→ **TASK DIRECTIONS**: The result should be every line in the material below containing the string "tips".
----- AVAILABLE DATA
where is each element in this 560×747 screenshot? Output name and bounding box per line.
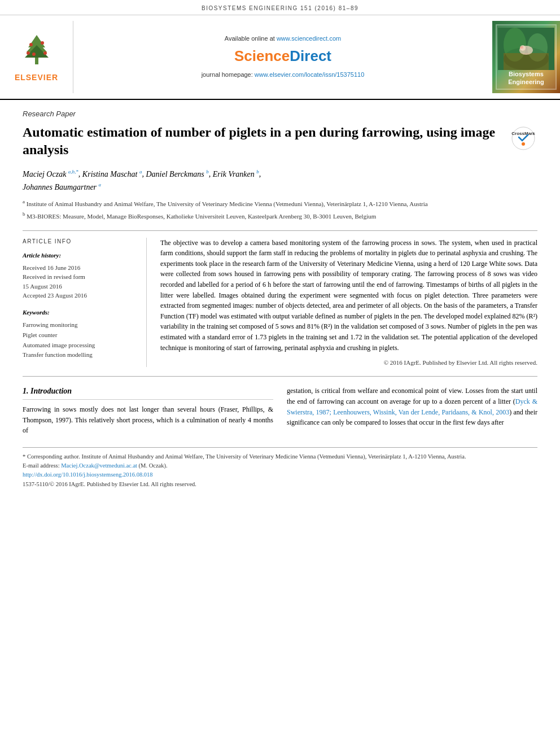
received-revised-date: 15 August 2016 [23,282,137,291]
article-history: Article history: Received 16 June 2016 R… [23,251,137,300]
svg-point-16 [520,46,523,49]
elsevier-brand-text: ELSEVIER [15,72,58,84]
footnotes-area: * Corresponding author. Institute of Ani… [23,447,537,489]
sciencedirect-url[interactable]: www.sciencedirect.com [277,35,341,42]
received-date: Received 16 June 2016 [23,263,137,273]
elsevier-tree-icon [17,30,56,70]
article-info-column: ARTICLE INFO Article history: Received 1… [23,238,147,368]
header-center: Available online at www.sciencedirect.co… [73,21,492,93]
crossmark-icon: CrossMark [511,126,536,151]
intro-left: 1. Introduction Farrowing in sows mostly… [23,386,273,435]
keywords-section: Keywords: Farrowing monitoring Piglet co… [23,308,137,360]
svg-rect-13 [504,53,549,70]
svg-point-5 [41,41,44,45]
accepted-date: Accepted 23 August 2016 [23,291,137,300]
svg-point-19 [522,142,525,146]
section-divider [23,376,537,377]
keyword-1: Farrowing monitoring [23,320,137,330]
copyright-text: © 2016 IAgrE. Published by Elsevier Ltd.… [160,359,537,367]
keyword-2: Piglet counter [23,330,137,340]
svg-rect-0 [35,58,38,64]
svg-point-6 [32,53,36,56]
intro-right-text: gestation, is critical from welfare and … [287,386,537,427]
affiliation-b: b M3-BIORES: Measure, Model, Manage BioR… [23,211,537,221]
email-link[interactable]: Maciej.Oczak@vetmeduni.ac.at [61,462,137,469]
intro-right: gestation, is critical from welfare and … [287,386,537,435]
doi-note: http://dx.doi.org/10.1016/j.biosystemsen… [23,470,537,479]
received-revised-label: Received in revised form [23,272,137,282]
keywords-list: Farrowing monitoring Piglet counter Auto… [23,320,137,360]
keyword-4: Transfer function modelling [23,350,137,360]
svg-point-17 [512,127,535,150]
doi-link[interactable]: http://dx.doi.org/10.1016/j.biosystemsen… [23,471,153,478]
journal-homepage-url[interactable]: www.elsevier.com/locate/issn/15375110 [255,71,364,78]
intro-left-text: Farrowing in sows mostly does not last l… [23,404,273,436]
crossmark-section: CrossMark [509,126,537,151]
elsevier-logo-section: ELSEVIER [0,21,73,93]
svg-text:CrossMark: CrossMark [511,131,535,136]
journal-homepage: journal homepage: www.elsevier.com/locat… [202,71,365,79]
sciencedirect-logo: ScienceDirect [234,46,331,66]
affiliation-a: a Institute of Animal Husbandry and Anim… [23,198,537,208]
svg-point-4 [29,43,33,46]
corresponding-author-note: * Corresponding author. Institute of Ani… [23,452,537,461]
abstract-column: The objective was to develop a camera ba… [160,238,537,368]
history-label: Article history: [23,251,137,260]
abstract-text: The objective was to develop a camera ba… [160,238,537,353]
article-info-abstract: ARTICLE INFO Article history: Received 1… [23,230,537,368]
journal-header: BIOSYSTEMS ENGINEERING 151 (2016) 81–89 [0,0,560,15]
journal-cover: Biosystems Engineering [492,21,560,93]
journal-cover-title: Biosystems Engineering [499,70,553,86]
section-heading-intro: 1. Introduction [23,386,273,400]
article-title-row: Automatic estimation of number of piglet… [23,124,537,159]
article-type-label: Research Paper [23,109,537,119]
email-note: E-mail address: Maciej.Oczak@vetmeduni.a… [23,461,537,470]
keyword-3: Automated image processing [23,340,137,351]
introduction-section: 1. Introduction Farrowing in sows mostly… [23,386,537,435]
svg-point-8 [27,51,30,55]
ref-dyck[interactable]: Dyck & Swierstra, 1987; Leenhouwers, Wis… [287,397,537,416]
article-info-label: ARTICLE INFO [23,238,137,246]
affiliations-section: a Institute of Animal Husbandry and Anim… [23,198,537,221]
journal-cover-image [498,28,554,70]
header-area: ELSEVIER Available online at www.science… [0,15,560,100]
article-title: Automatic estimation of number of piglet… [23,124,500,159]
keywords-label: Keywords: [23,308,137,317]
authors-line: Maciej Oczak a,b,*, Kristina Maschat a, … [23,168,537,194]
main-content: Research Paper Automatic estimation of n… [0,100,560,498]
journal-header-text: BIOSYSTEMS ENGINEERING 151 (2016) 81–89 [202,5,358,11]
issn-note: 1537-5110/© 2016 IAgrE. Published by Els… [23,480,537,489]
svg-point-7 [43,51,47,55]
available-online-text: Available online at www.sciencedirect.co… [225,34,341,43]
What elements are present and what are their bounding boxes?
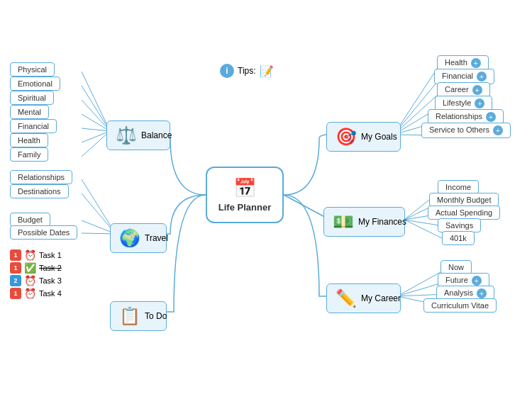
leaf-destinations[interactable]: Destinations — [10, 184, 69, 198]
leaf-actual-spending[interactable]: Actual Spending — [428, 206, 500, 220]
task2-priority: 1 — [10, 262, 21, 274]
task-4[interactable]: 1 ⏰ Task 4 — [10, 288, 62, 299]
goals-label: My Goals — [361, 132, 397, 142]
task4-priority: 1 — [10, 288, 21, 299]
leaf-now[interactable]: Now — [440, 260, 472, 274]
tips-label: Tips: — [238, 66, 256, 76]
task3-priority: 2 — [10, 275, 21, 286]
leaf-401k[interactable]: 401k — [442, 231, 475, 245]
task4-label: Task 4 — [39, 289, 62, 298]
svg-line-3 — [82, 114, 110, 131]
leaf-relationships[interactable]: Relationships — [10, 170, 72, 184]
leaf-health-balance[interactable]: Health — [10, 133, 48, 147]
task4-check-icon: ⏰ — [24, 288, 36, 299]
central-node[interactable]: 📅 Life Planner — [206, 167, 284, 223]
svg-line-2 — [82, 100, 110, 131]
leaf-cv[interactable]: Curriculum Vitae — [423, 298, 497, 313]
leaf-possible-dates[interactable]: Possible Dates — [10, 225, 77, 240]
finances-label: My Finances — [358, 217, 406, 227]
tips-box: i Tips: 📝 — [220, 64, 274, 78]
task-1[interactable]: 1 ⏰ Task 1 — [10, 249, 62, 261]
central-label: Life Planner — [218, 202, 271, 213]
leaf-family[interactable]: Family — [10, 147, 48, 162]
task2-check-icon: ✅ — [24, 262, 36, 274]
leaf-physical[interactable]: Physical — [10, 62, 55, 77]
branch-career[interactable]: ✏️ My Career — [326, 283, 401, 313]
task2-label: Task 2 — [39, 264, 62, 272]
leaf-emotional[interactable]: Emotional — [10, 77, 60, 91]
svg-line-4 — [82, 128, 110, 131]
goals-icon: 🎯 — [336, 127, 357, 147]
branch-goals[interactable]: 🎯 My Goals — [326, 122, 401, 152]
leaf-income[interactable]: Income — [438, 180, 479, 194]
leaf-budget[interactable]: Budget — [10, 213, 50, 227]
leaf-financial-balance[interactable]: Financial — [10, 119, 57, 133]
balance-icon: ⚖️ — [116, 125, 137, 145]
svg-line-5 — [82, 131, 110, 142]
career-label: My Career — [361, 293, 401, 303]
travel-label: Travel — [145, 233, 168, 243]
leaf-service[interactable]: Service to Others — [421, 123, 511, 138]
todo-icon: 📋 — [119, 306, 140, 326]
task3-label: Task 3 — [39, 276, 62, 285]
branch-todo[interactable]: 📋 To Do — [110, 301, 167, 331]
finances-icon: 💵 — [333, 212, 354, 232]
branch-finances[interactable]: 💵 My Finances — [323, 207, 405, 237]
task1-label: Task 1 — [39, 251, 62, 259]
task1-priority: 1 — [10, 249, 21, 261]
task3-check-icon: ⏰ — [24, 275, 36, 286]
task1-check-icon: ⏰ — [24, 249, 36, 261]
balance-label: Balance — [141, 130, 172, 140]
todo-label: To Do — [145, 311, 167, 321]
svg-line-6 — [82, 131, 110, 157]
notepad-icon: 📝 — [260, 64, 274, 78]
task-3[interactable]: 2 ⏰ Task 3 — [10, 275, 62, 286]
branch-travel[interactable]: 🌍 Travel — [110, 223, 167, 253]
leaf-mental[interactable]: Mental — [10, 105, 49, 119]
branch-balance[interactable]: ⚖️ Balance — [106, 120, 170, 150]
leaf-spiritual[interactable]: Spiritual — [10, 91, 54, 105]
svg-line-1 — [82, 86, 110, 131]
calendar-icon: 📅 — [233, 177, 256, 199]
career-icon: ✏️ — [336, 288, 357, 308]
leaf-monthly-budget[interactable]: Monthly Budget — [429, 193, 499, 207]
svg-line-0 — [82, 72, 110, 131]
travel-icon: 🌍 — [119, 228, 140, 248]
leaf-savings[interactable]: Savings — [438, 218, 481, 232]
info-icon: i — [220, 64, 234, 78]
task-2[interactable]: 1 ✅ Task 2 — [10, 262, 62, 274]
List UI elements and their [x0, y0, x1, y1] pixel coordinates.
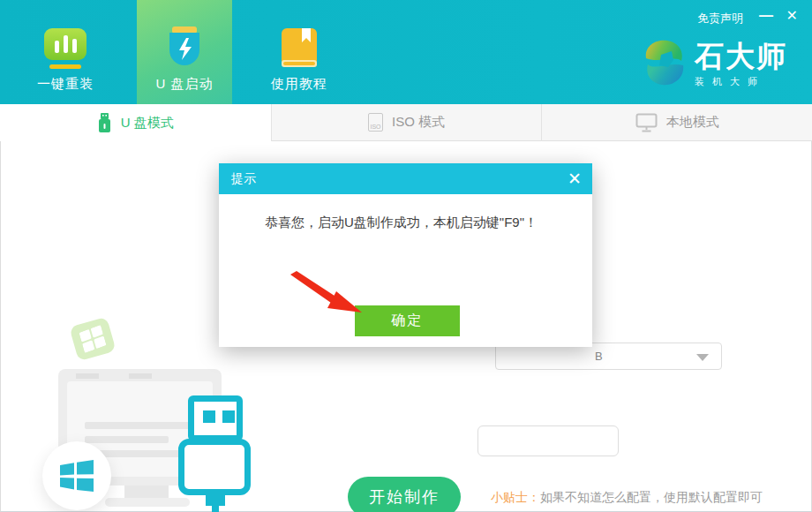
----------
→ **ANSWER FOR THIS EXERCISE**:
tips-label: Tips: — [238, 66, 256, 76]
tips-box: i Tips: 📝 — [220, 64, 274, 78]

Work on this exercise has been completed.